I was recently checking through sales data of who buys what and for us it is still approximately 60% women customers. In the course of this data dive I found this article talking about The Orgasm Gap. We all know women tend to find it harder to orgasm than men but some of the studies discussed are really interesting. Did you know lesbian women orgasm during sex significantly more than straight women?
Look I’m a happily married man to a fabulous sexy wife and I know I’m super lucky. I know men take way less time to orgasm and we generally find it real easy to just “perform”. I also know sex for men tends to be much more physiological then it is for women. I think it is sad to consider that up to 70% of women don’t orgasm during sex and there are tons of reasons from body image, shame, prioritising male pleasure and on and on. I would hope we could all agree that there should be no shame or attitudes that stop a sexual partner seeking pleasure/orgasms during sex.

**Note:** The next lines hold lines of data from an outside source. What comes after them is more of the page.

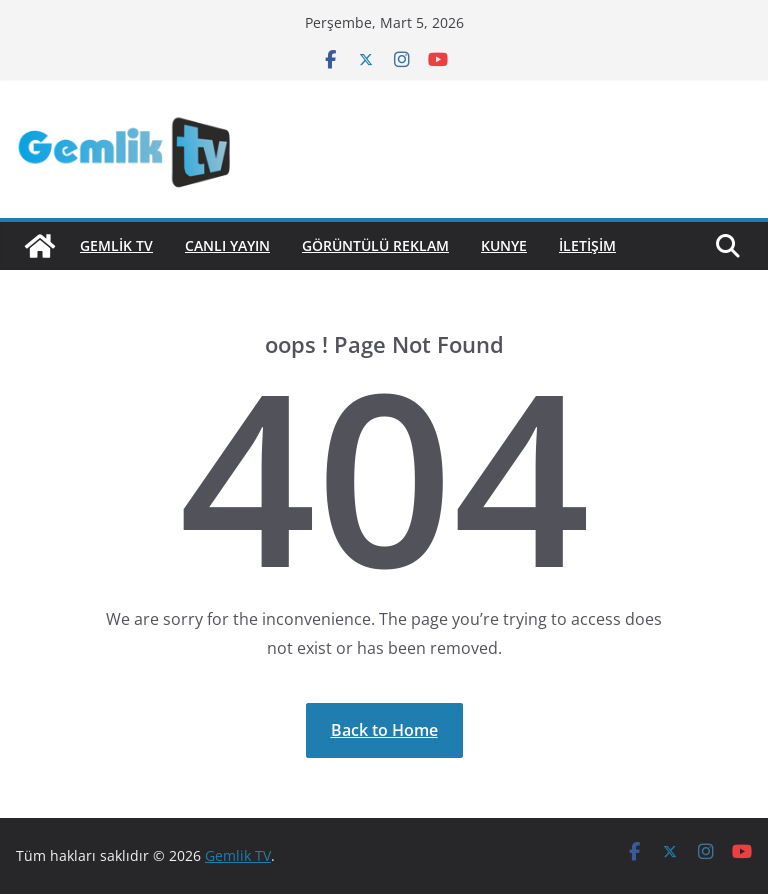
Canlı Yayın (227, 245)
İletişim (587, 245)
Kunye (504, 245)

So men out there you need to become aware or how your partner is feeling during sex, fuck assumptions. Just because she’s moaning it could mean she’s just hoping you’ll finish quicker. Women don't be afraid to seek your own pleasure and if you are with a partner that you can't feel comfortable with this you are probably with the wrong person. You don’t have to orgasm every time, of course not, but don’t feel shame in asking for your own pleasure needs too.
The reality is that only about 18% of women can orgasm without clitoral stimulation. So this is an easy place to start. You can of course incorporate clitoral play in your sex but why not let PlayBlue help here. We sell a load of Clitoral Stimulators that can be used during sex. From simple bullet vibrators to incredible wands and on to clitoral suction vibes. We also sell couples sex toys that can massage the penis and clitoris during intercourse. All these will of course help and add a little something different to your sex life too. It doesn't end there we also sell a selection of clitoral gels and orgasm drops that might help by making your clitoris hypersensitive. Oh before I forget please don't forget the lube it makes everything better.
The orgasm gap is reality but I’m sure we would all want to help close this gap with our partners. The first and most important tool is acknowledgement of the issue and safe communication. Then consensual experimentation of sex positions, foreplay, sex toys and fantasy will help you get to a place where sex is the ultimate pleasure for you both.